Check each line of the data, and copy those where "вишня" appears.
# # #
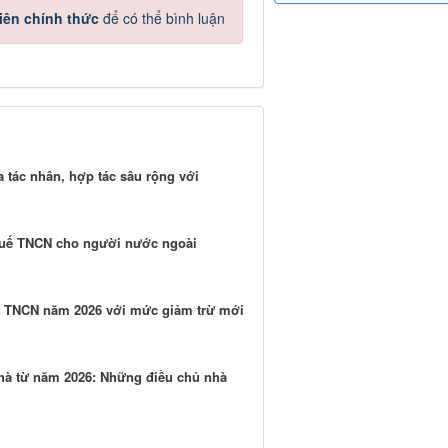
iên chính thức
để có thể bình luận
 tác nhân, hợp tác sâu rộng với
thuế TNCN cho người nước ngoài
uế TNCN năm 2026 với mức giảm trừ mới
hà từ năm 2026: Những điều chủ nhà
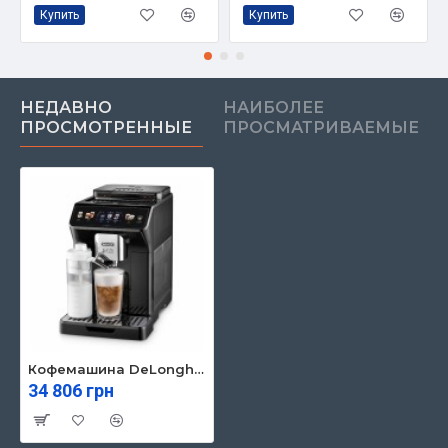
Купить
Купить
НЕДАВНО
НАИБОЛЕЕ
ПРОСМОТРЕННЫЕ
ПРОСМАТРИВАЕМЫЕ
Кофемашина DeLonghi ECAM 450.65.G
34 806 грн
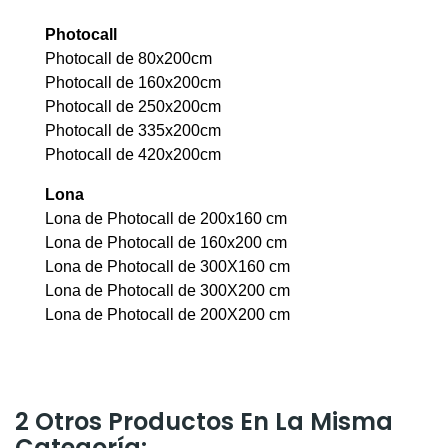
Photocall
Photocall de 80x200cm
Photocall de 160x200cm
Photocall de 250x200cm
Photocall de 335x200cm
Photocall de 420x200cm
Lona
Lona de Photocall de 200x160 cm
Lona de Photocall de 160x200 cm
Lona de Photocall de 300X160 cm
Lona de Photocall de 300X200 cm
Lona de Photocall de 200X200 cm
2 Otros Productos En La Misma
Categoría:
# # #
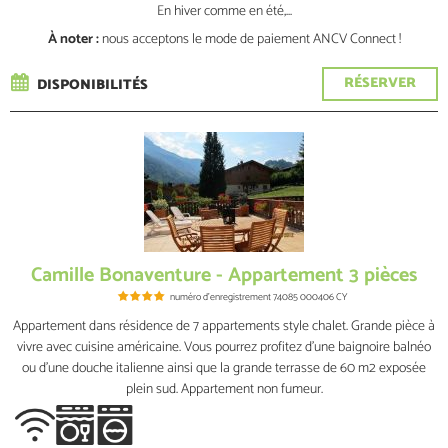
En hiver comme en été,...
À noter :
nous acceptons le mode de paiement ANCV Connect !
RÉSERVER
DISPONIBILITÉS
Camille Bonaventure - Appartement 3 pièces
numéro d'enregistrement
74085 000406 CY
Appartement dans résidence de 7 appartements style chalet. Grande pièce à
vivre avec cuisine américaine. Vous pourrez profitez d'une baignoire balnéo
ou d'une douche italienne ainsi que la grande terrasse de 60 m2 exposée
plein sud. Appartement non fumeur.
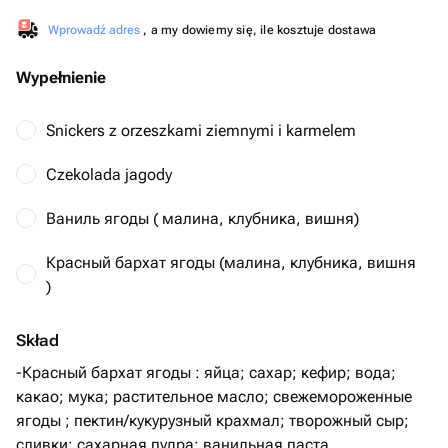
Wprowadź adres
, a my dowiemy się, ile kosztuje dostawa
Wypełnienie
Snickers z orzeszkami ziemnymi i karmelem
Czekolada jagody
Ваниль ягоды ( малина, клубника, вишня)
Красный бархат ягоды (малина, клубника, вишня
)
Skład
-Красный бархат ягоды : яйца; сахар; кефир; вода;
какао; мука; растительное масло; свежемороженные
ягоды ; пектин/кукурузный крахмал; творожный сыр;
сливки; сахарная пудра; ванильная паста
# # #
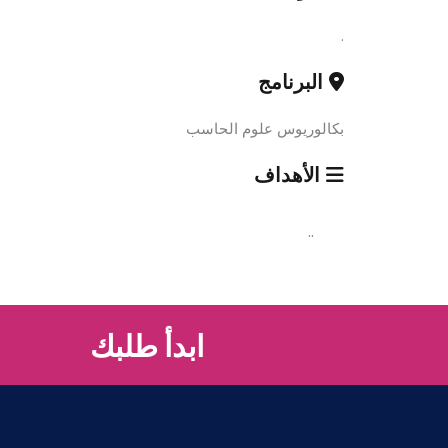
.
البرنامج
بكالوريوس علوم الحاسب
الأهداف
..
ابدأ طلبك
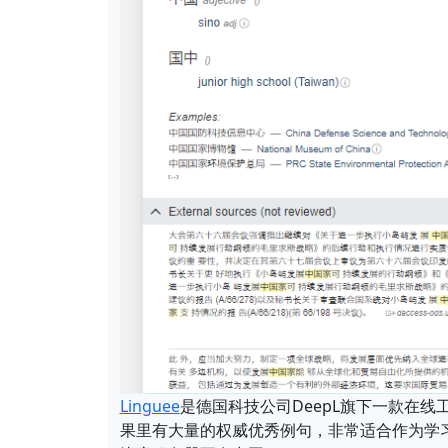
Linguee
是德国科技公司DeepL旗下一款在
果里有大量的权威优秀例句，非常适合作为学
# # #
**Solved exercise:**
Ваниль ягоды ( малина, клубника, вишня)
Красный бархат ягоды (малина, клубника, вишня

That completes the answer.